L’altra faccia dell’Hotel House, il racconto di un’infermiera: “Ho trovato amore e affetto”

Jlenia Brinciotti, di Tolentino, effettua tamponi nel condominio multietnico di Porto Recanati

“Sono un’infermiera, una di quelle che tre mesi fa chiamavano ‘eroe‘, ora sono un’untrice di virus, una emarginata da certa gente che non dovrebbe essere chiamata tale, una che fa solo i tamponi! Voglio parlare di un’esperienza che mi ha fatto crescere e che mi ha segnato in maniera indelebile al punto da doverla condividere. Circa un mese fa, sono stata reclutata insieme ad altri miei colleghi in uno dei posti più ‘caldi’ della riviera marchigiana, l’Hotel House. All’inizio sono stata colpita da un grande senso di sconforto, paura di contrarre il virus e di essere aggredita; poi tutto è cambiato”. Così inizia il toccante racconto di Jlenia Brinciotti, infermiera di Tolentino, che lavora nel condomio multietnico a Porto Recanati.

“Ci hanno detto che saremo stati affiancati da alcuni mediatori culturali, ‘loro conoscono il posto e sanno come muoversi, non fate niente senza di loro’ – hanno precisato.

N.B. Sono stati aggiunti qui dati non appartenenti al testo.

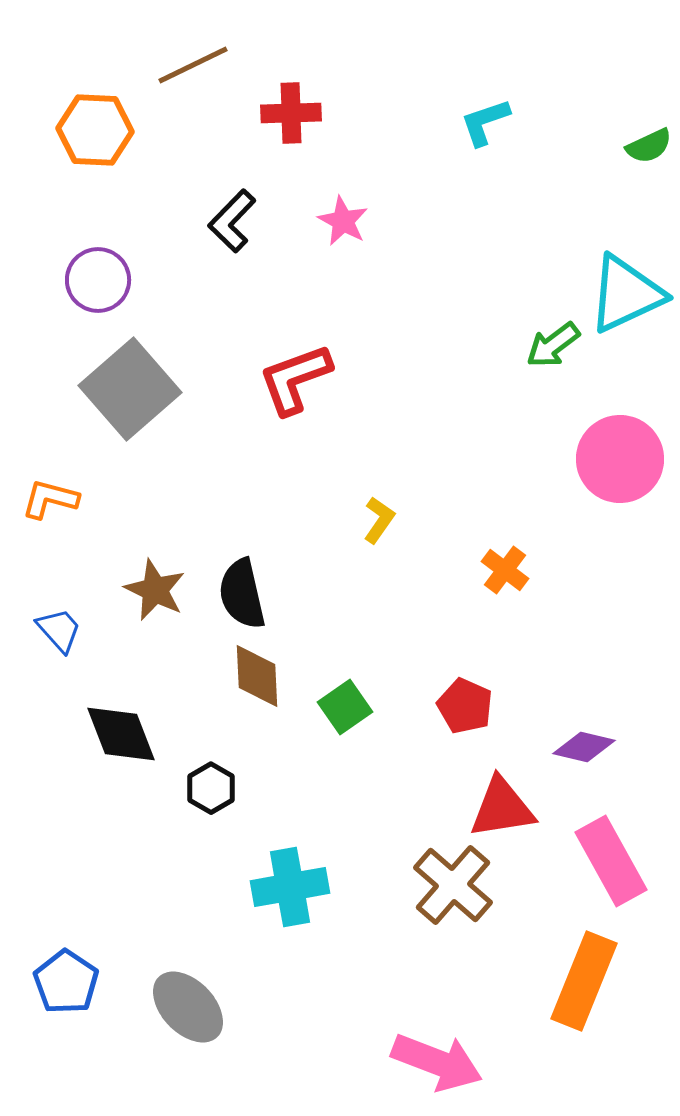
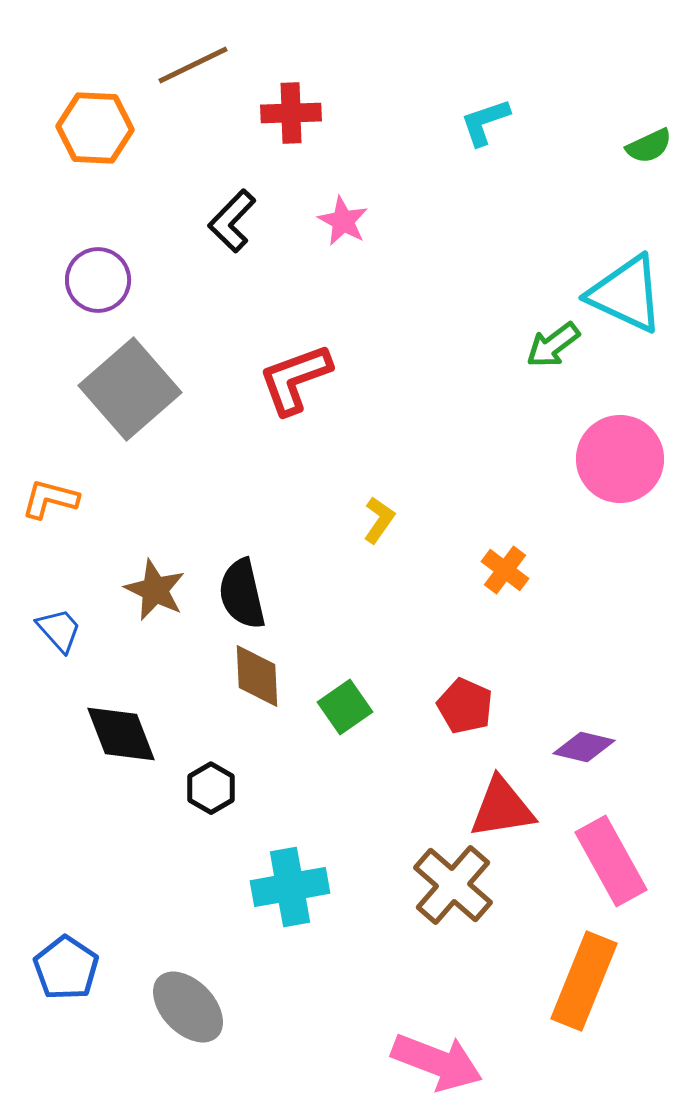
orange hexagon: moved 2 px up
cyan triangle: rotated 50 degrees clockwise
blue pentagon: moved 14 px up
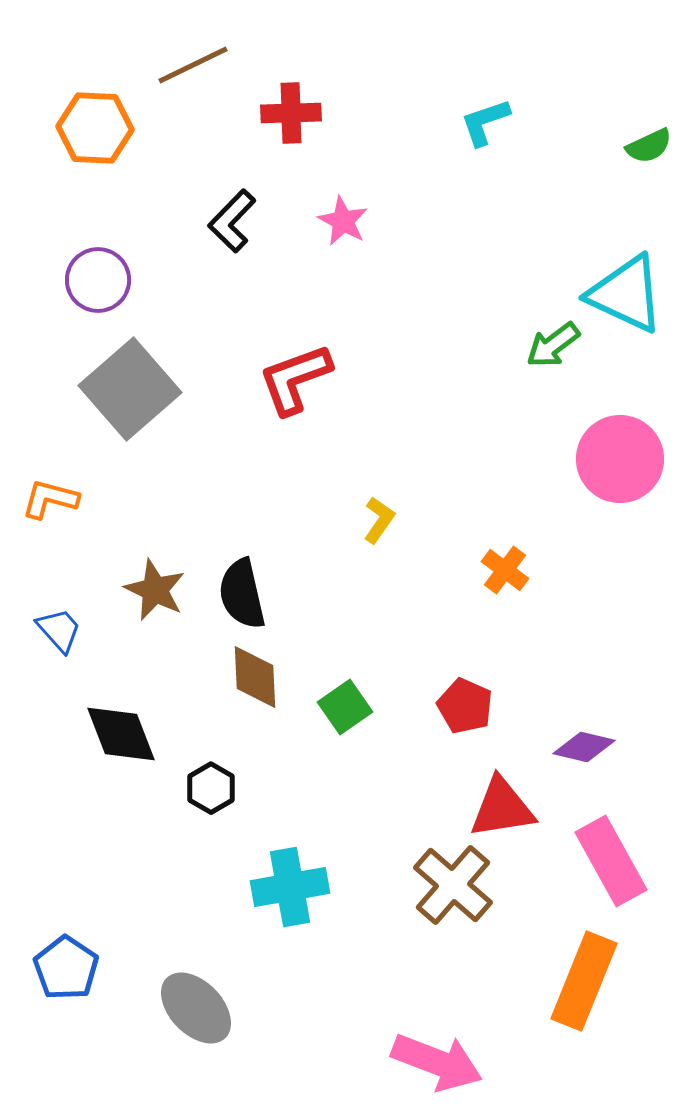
brown diamond: moved 2 px left, 1 px down
gray ellipse: moved 8 px right, 1 px down
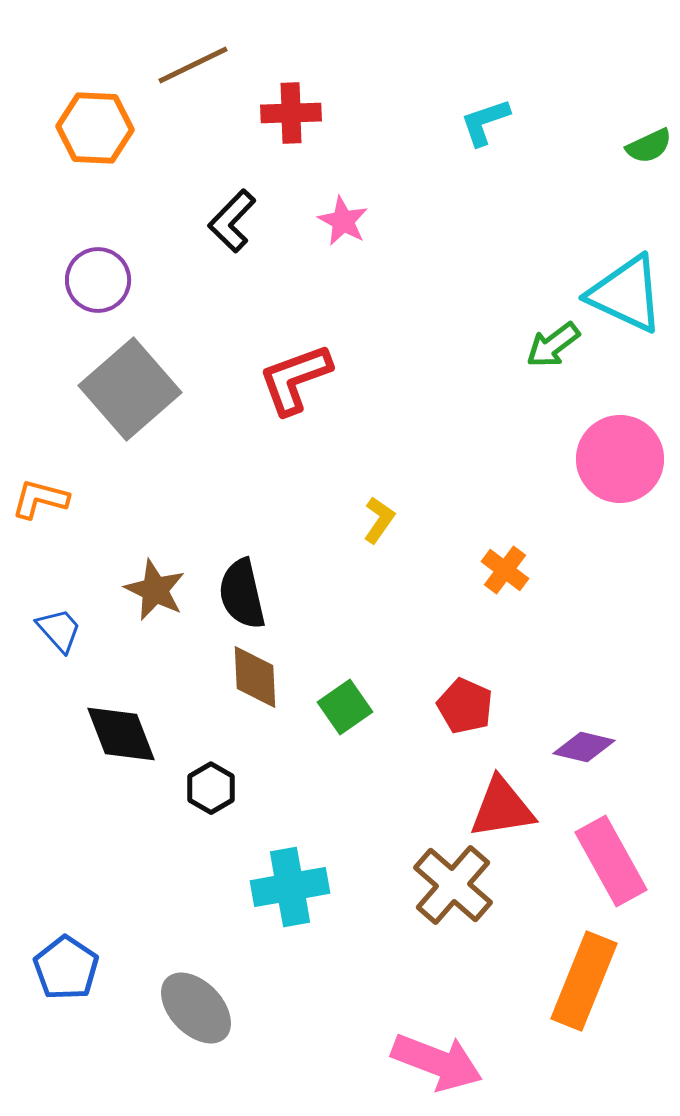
orange L-shape: moved 10 px left
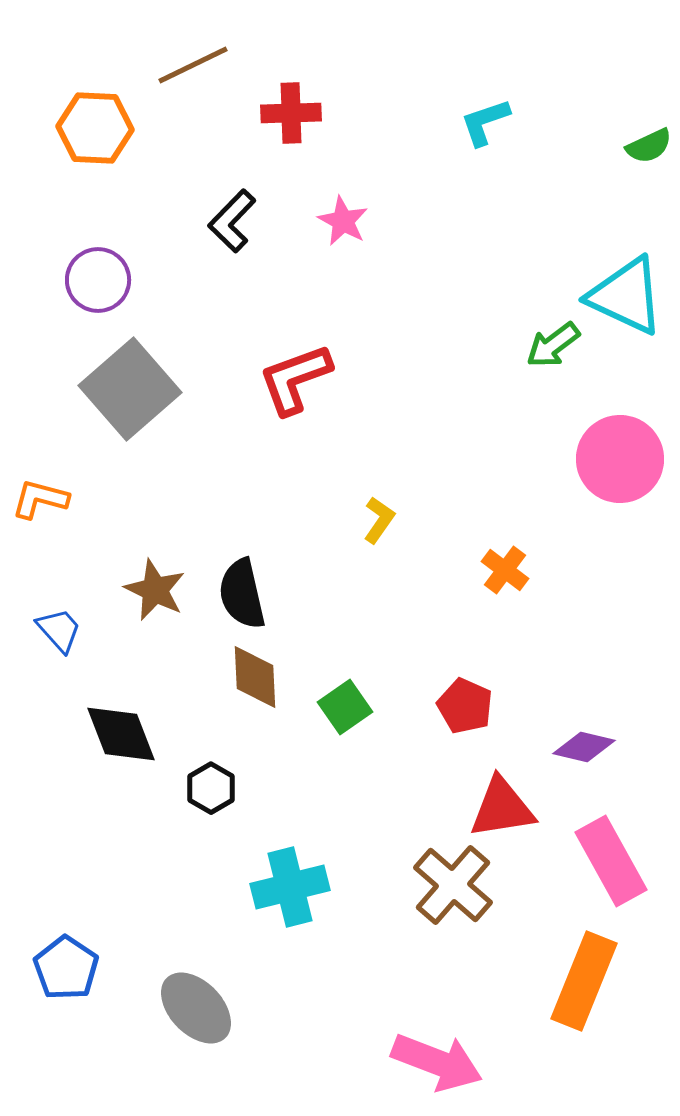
cyan triangle: moved 2 px down
cyan cross: rotated 4 degrees counterclockwise
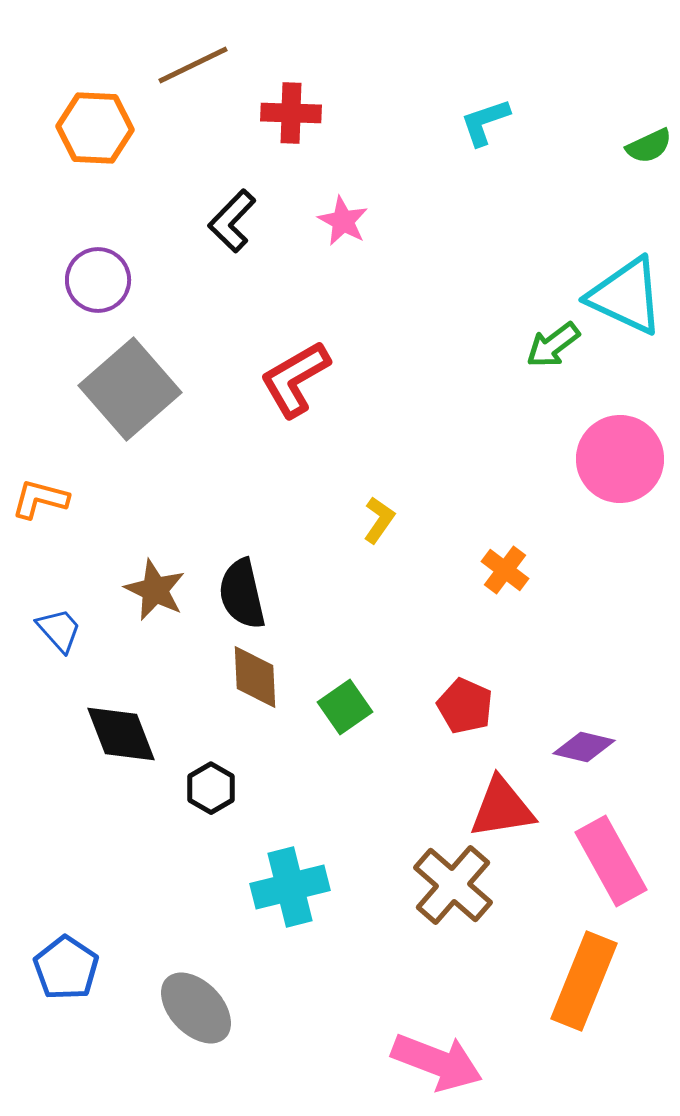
red cross: rotated 4 degrees clockwise
red L-shape: rotated 10 degrees counterclockwise
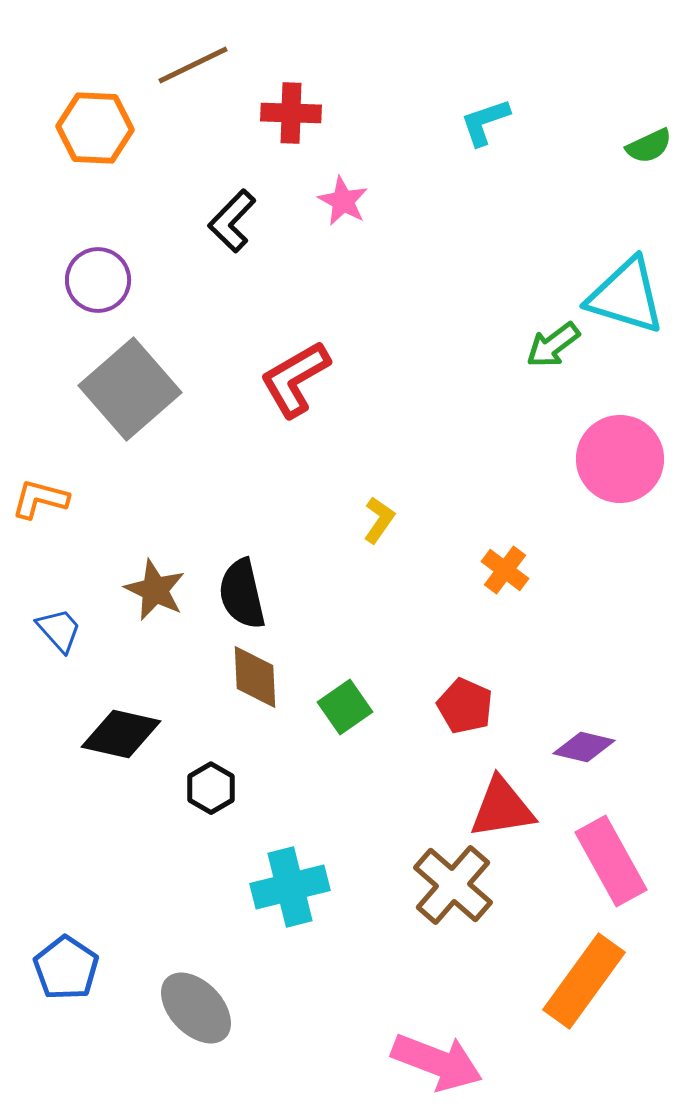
pink star: moved 20 px up
cyan triangle: rotated 8 degrees counterclockwise
black diamond: rotated 56 degrees counterclockwise
orange rectangle: rotated 14 degrees clockwise
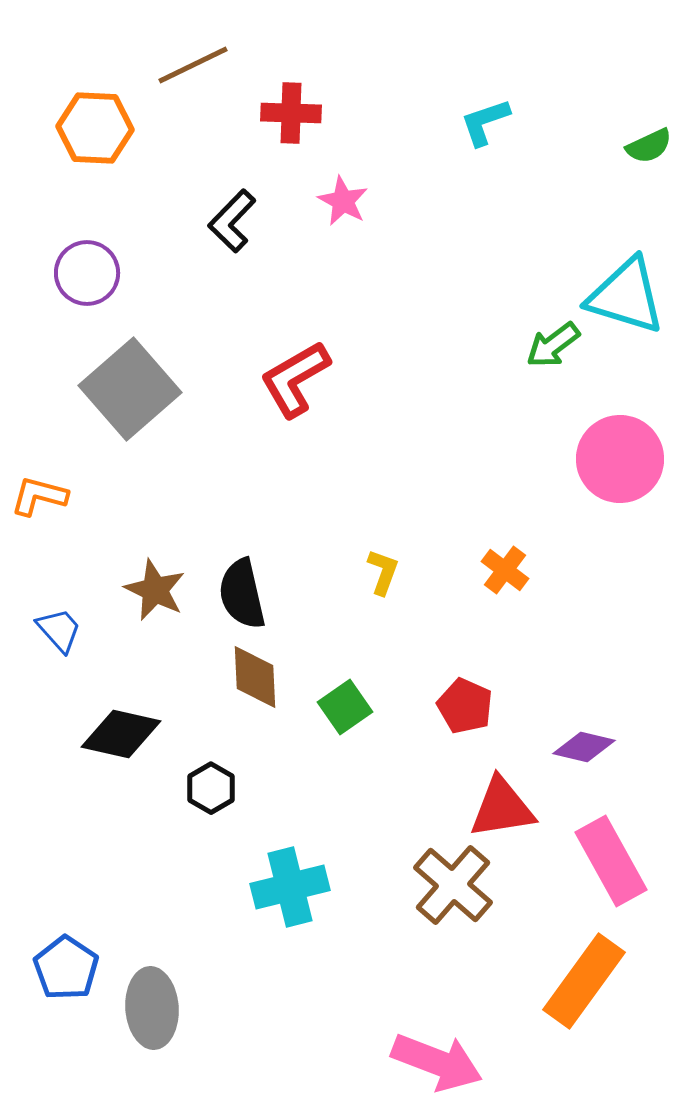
purple circle: moved 11 px left, 7 px up
orange L-shape: moved 1 px left, 3 px up
yellow L-shape: moved 4 px right, 52 px down; rotated 15 degrees counterclockwise
gray ellipse: moved 44 px left; rotated 40 degrees clockwise
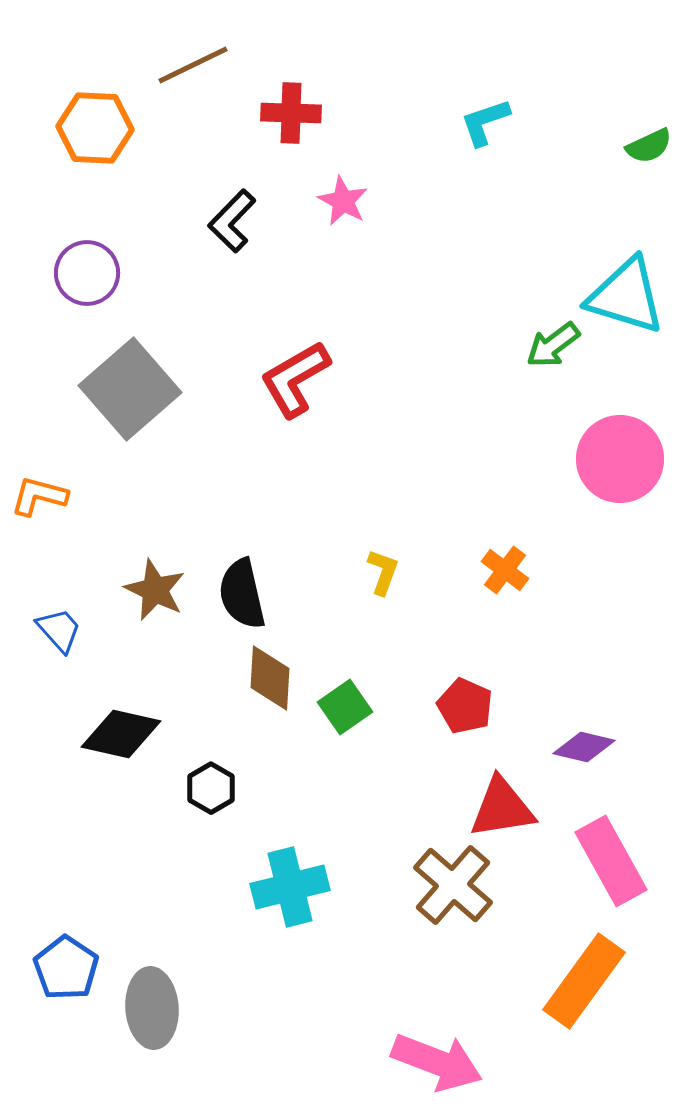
brown diamond: moved 15 px right, 1 px down; rotated 6 degrees clockwise
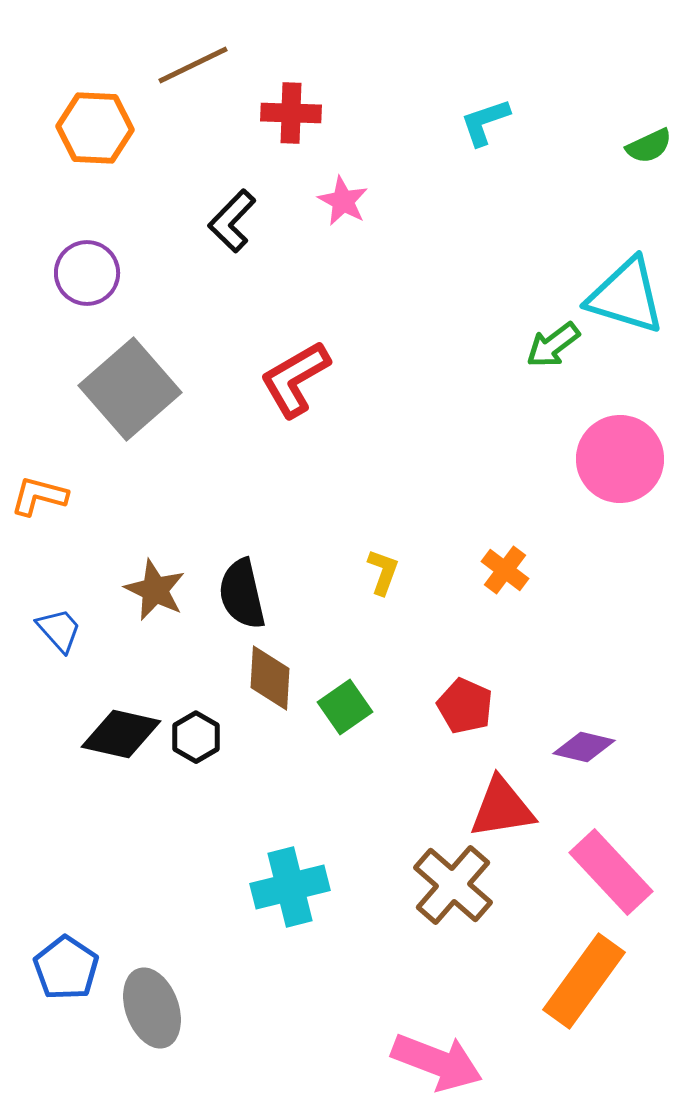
black hexagon: moved 15 px left, 51 px up
pink rectangle: moved 11 px down; rotated 14 degrees counterclockwise
gray ellipse: rotated 16 degrees counterclockwise
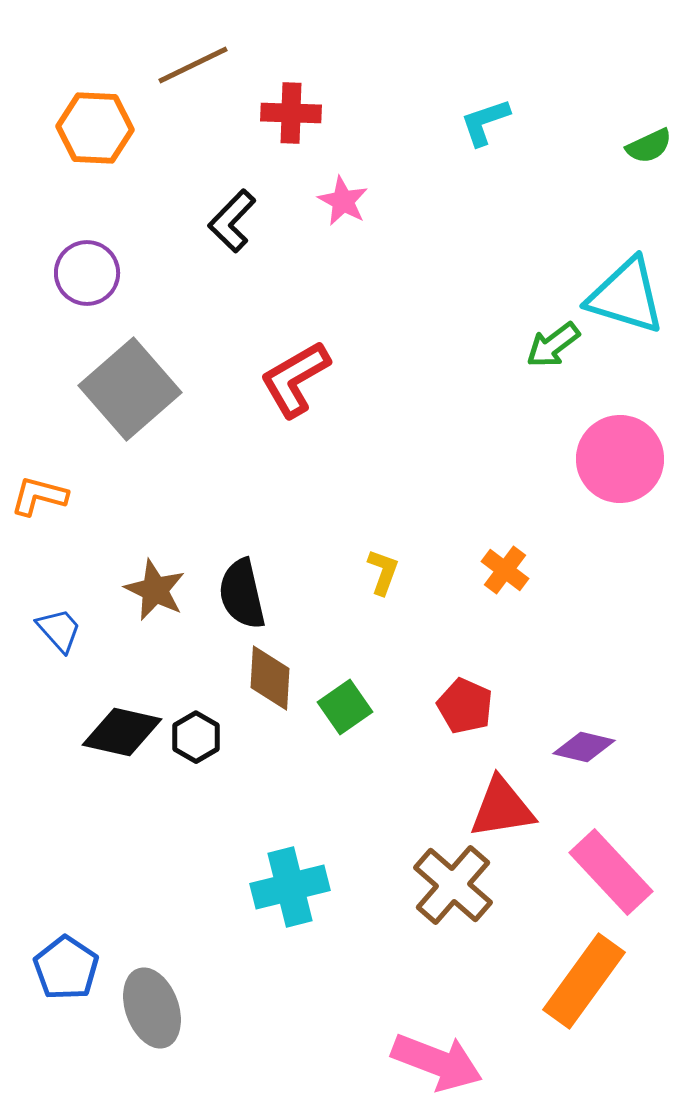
black diamond: moved 1 px right, 2 px up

Così abbiamo conosciuto Annalisa, Nicola, Adeel, Tayeb e Paolo. Quello che più mi ha colpito è che erano tutti sempre sorridenti, gentili e premurosi. Non li capivo, non riuscivo a comprendere come potessero amare questo luogo così tanto. Poi un giorno Tayeb e Annalisa mi hanno fatto fare un giro all’interno dell’Hotel House per andare a reclutare volontari al tampone Covid. E’ in quel momento che ho iniziato a vedere quel posto con occhi diversi: è un mondo di colori, musica, gente allegra e ospitale ma anche un mondo di degrado, diffidenza, sporcizia. Andai a casa incredula, sbigottita e pensai: ‘Non si può accettare di vivere così, di far crescere i propri figli in questa situazione sociale cercando di far credere che sia normale'”.

“Poi sono andata a bussare alle porte degli appartamenti. – continua Jlenia – Sono entrata nel loro mondo, Bangladesh, Pakistan, Marocco, Senegal, Tunisia. Ogni casa un profumo, un colore, un disordine o un eccellente ordine: ognuno a proprio modo! Ognuno di loro mi ha accettato in casa sua, ognuno mi ha offerto la propria ospitalità. Sanno che siamo lì per aiutarli, per ascoltarli, per rassicurarli, per portare sollievo. Così ho capito perchè Annalisa, Nicola, Adeel, Tayeb e Paolo sono meravigliosamente umani”.

“Sono arrivata in questo luogo come donna, non musulmana e bianca, non ho rispettato qualcuna delle loro regole (che non conoscevo) eppure ho trovato molto amore e affetto qui. – conclude – Ringrazio i radiosi sorrisi di questa gente, i loro occhi profondi e comunicativi. Mi scuso con chi non ho potuto aiutare“.